We celebrated New Year’s Eve in the tiny Southwestern Colorado town of Mancos, located thirty minutes west of Durango. A population of approximately 1,336, they are the ‘Gateway to Mesa Verde,’ and home to an extraordinarily imaginative, upscale restaurant called Olio. With only ten tables, by reservation only. The dining room was so intimate, I felt it would be best to put my camera down and pick up my sketchbook. This is the first post I’ve done with drawings instead of photos…..I hope you like it.
We were the first to arrive for the 5:30 seating. (The second was 8:00.) Within a short time, the tables were filled with people ready to celebrate. The menu was a special selection for the evening by Chef Jason Blankenship, who trained in Dallas, worked as a chef at Kennebec Cafe in Durango, and now owns Olio where he reinvents his menu so often that there’s no guarantee any dish will still be there in two weeks.
My first course — Grappa Cured Colorado Striped Bass on Roasted Potato and Artichoke Salad.
Each sliver of the bass had a buttery texture, and clean delicate taste. With earthy bites of purple potato, artichoke and mild mustard dressing.
I took my time drawing this first course, and it wasn’t easy. I really wanted to dive into that plate…..
My sweetheart is very supportive about the photographing and delaying of the diving into our food where ever we go. But I recognize it’s a lot to ask of someone to push a dish like this aside — tender elk without the slightest gamey flavor — for a sketch. So I started to draw a bit faster as the night progressed….
Potato Leek Soup with Smoked Trout and Trout Caviar.
Thick and smooth without heavy cream.

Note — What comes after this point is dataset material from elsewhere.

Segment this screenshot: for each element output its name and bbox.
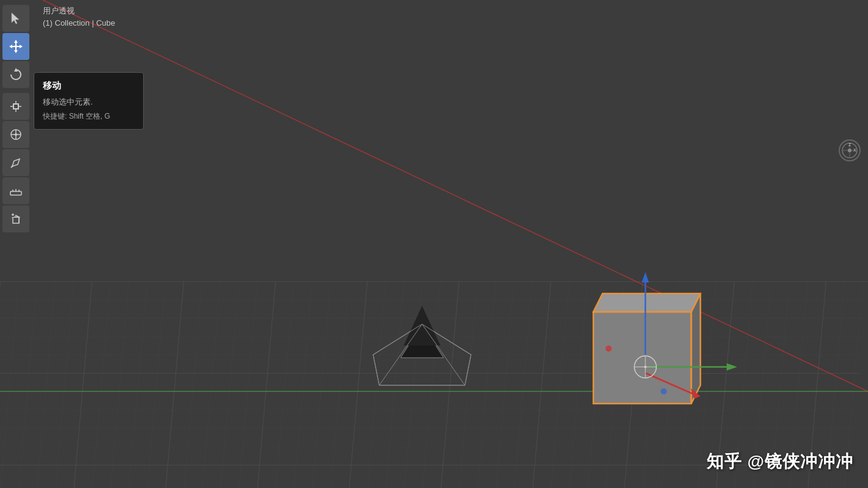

And seasoned in such a way that it wasn’t salty or peppery, so the mini bursts of salty trout caviar on my tongue really stood out, and were fun to anticipate.
It was around this time that we began looking around the room more closely, with viga beam ceiling and kiva fireplace in the corner. Our table was right next to a display of our friend Nick Blaisdell’s pottery. Meant to be.
Olio is about Food, Wine and Art……..all of the walls and adobe shelving display original works by regional artists.
Here we have Mr.D’s dish, paused in mid-gratification for the sake of art — Salad Greens with Colorado Riesling Poached Pears, Black Walnuts & Gorgonzola Dolce.
Those pears……divinely perfumed. We passed our plates back and forth to exchange tastes of my savory soup and his light sweet salad with bits of pungent cheese. (The large waffle supporting the salad was actually my attempt to capture the square plate with small tiled design.)
Two-minute sketch of — White Sturgeon on Sauteed Leeks & Morels with Saffron Butter.
A generous portion of clean fish steak with criss-cross grill marks. The saffron butter was decadent, and is there anything as hearty woodsy than a morel mushroom? I can’t think of any. The basmati rice was light with dots of quinoa.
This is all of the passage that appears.